Given information:
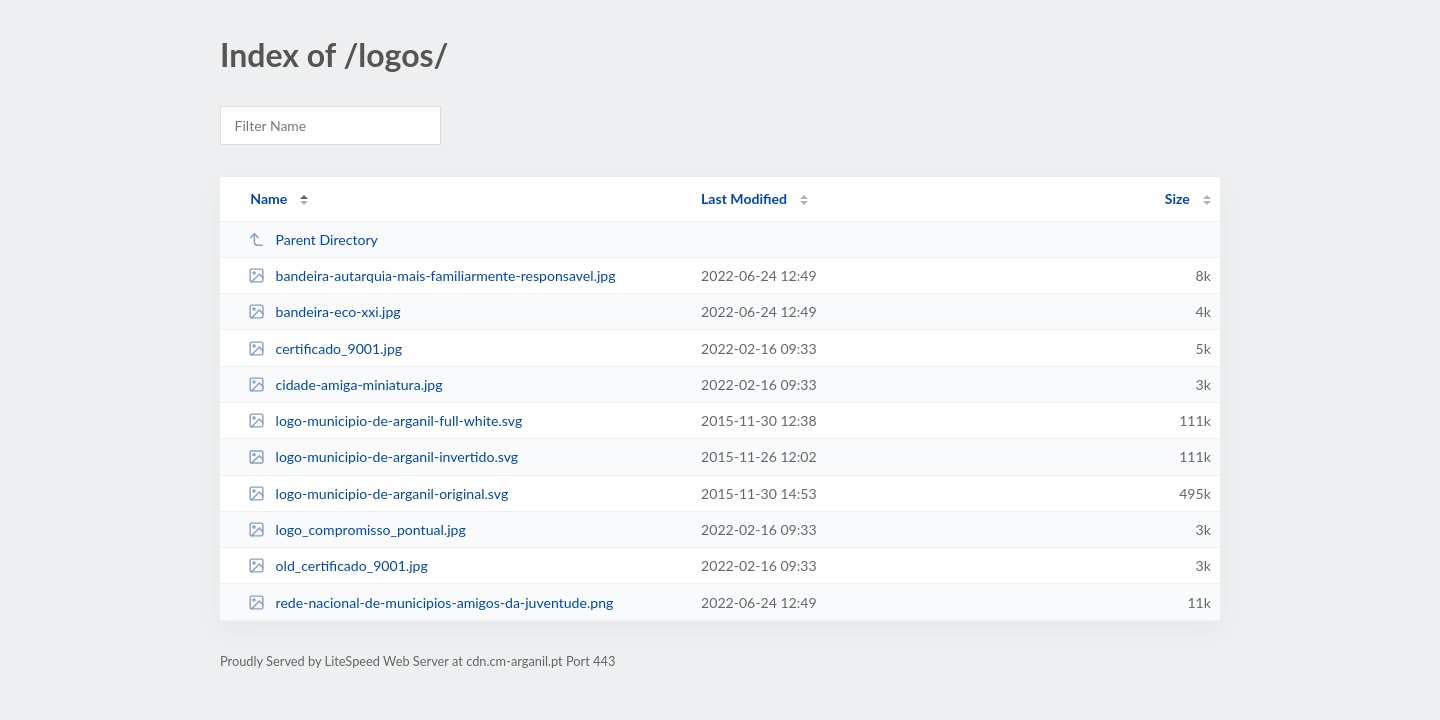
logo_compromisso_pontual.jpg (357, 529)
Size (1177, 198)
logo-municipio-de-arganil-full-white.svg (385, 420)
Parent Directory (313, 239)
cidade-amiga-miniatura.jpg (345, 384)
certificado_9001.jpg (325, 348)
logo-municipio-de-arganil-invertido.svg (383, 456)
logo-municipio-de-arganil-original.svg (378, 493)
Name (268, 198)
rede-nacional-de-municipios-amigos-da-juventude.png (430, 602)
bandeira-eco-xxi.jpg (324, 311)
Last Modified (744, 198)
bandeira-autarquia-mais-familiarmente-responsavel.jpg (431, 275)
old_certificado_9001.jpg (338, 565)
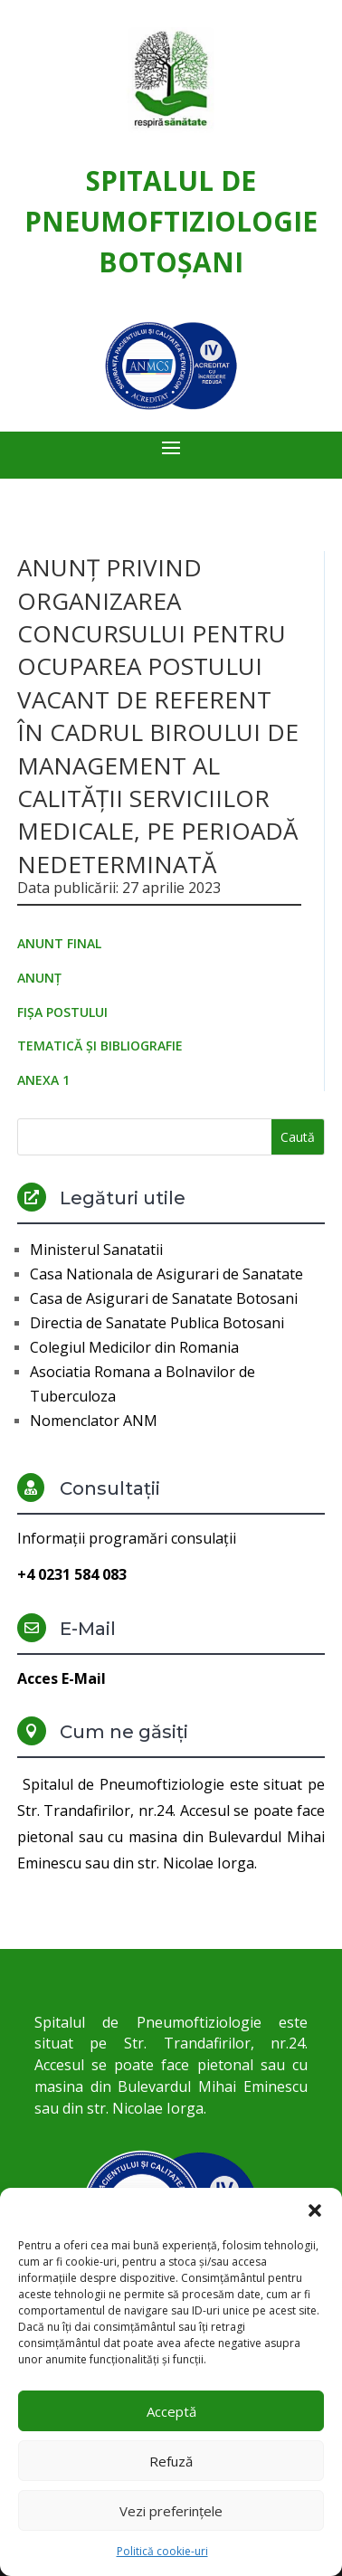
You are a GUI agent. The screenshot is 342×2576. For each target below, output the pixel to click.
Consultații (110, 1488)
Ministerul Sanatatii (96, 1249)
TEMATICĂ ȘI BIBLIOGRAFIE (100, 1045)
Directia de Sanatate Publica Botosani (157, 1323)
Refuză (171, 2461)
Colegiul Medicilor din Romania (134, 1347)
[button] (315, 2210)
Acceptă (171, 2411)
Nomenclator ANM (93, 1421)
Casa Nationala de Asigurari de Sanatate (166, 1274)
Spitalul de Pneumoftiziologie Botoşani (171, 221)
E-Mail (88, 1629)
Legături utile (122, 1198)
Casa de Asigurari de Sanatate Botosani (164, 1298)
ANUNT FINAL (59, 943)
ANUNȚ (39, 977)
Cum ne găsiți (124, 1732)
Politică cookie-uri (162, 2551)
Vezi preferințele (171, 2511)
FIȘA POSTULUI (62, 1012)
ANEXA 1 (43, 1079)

Problem to solve:
Exactly as written, please copy out the whole set of records, skipping images.

Exercise result:
logo_compromisso_pontual.jpg (357, 529)
Size (1177, 198)
logo-municipio-de-arganil-full-white.svg (385, 420)
Parent Directory (313, 239)
cidade-amiga-miniatura.jpg (345, 384)
certificado_9001.jpg (325, 348)
logo-municipio-de-arganil-invertido.svg (383, 456)
logo-municipio-de-arganil-original.svg (378, 493)
Name (268, 198)
rede-nacional-de-municipios-amigos-da-juventude.png (430, 602)
bandeira-eco-xxi.jpg (324, 311)
Last Modified (744, 198)
bandeira-autarquia-mais-familiarmente-responsavel.jpg (431, 275)
old_certificado_9001.jpg (338, 565)
You are a GUI agent. The screenshot is 342×2576. For each target below, output the pixel to click.
Consultații (110, 1488)
Ministerul Sanatatii (96, 1249)
TEMATICĂ ȘI BIBLIOGRAFIE (100, 1045)
Directia de Sanatate Publica Botosani (157, 1323)
Refuză (171, 2461)
Colegiul Medicilor din Romania (134, 1347)
[button] (315, 2210)
Acceptă (171, 2411)
Nomenclator ANM (93, 1421)
Casa Nationala de Asigurari de Sanatate (166, 1274)
Spitalul de Pneumoftiziologie Botoşani (171, 221)
E-Mail (88, 1629)
Legături utile (122, 1198)
Casa de Asigurari de Sanatate Botosani (164, 1298)
ANUNT FINAL (59, 943)
ANUNȚ (39, 977)
Cum ne găsiți (124, 1732)
Politică cookie-uri (162, 2551)
Vezi preferințele (171, 2511)
FIȘA POSTULUI (62, 1012)
ANEXA 1 (43, 1079)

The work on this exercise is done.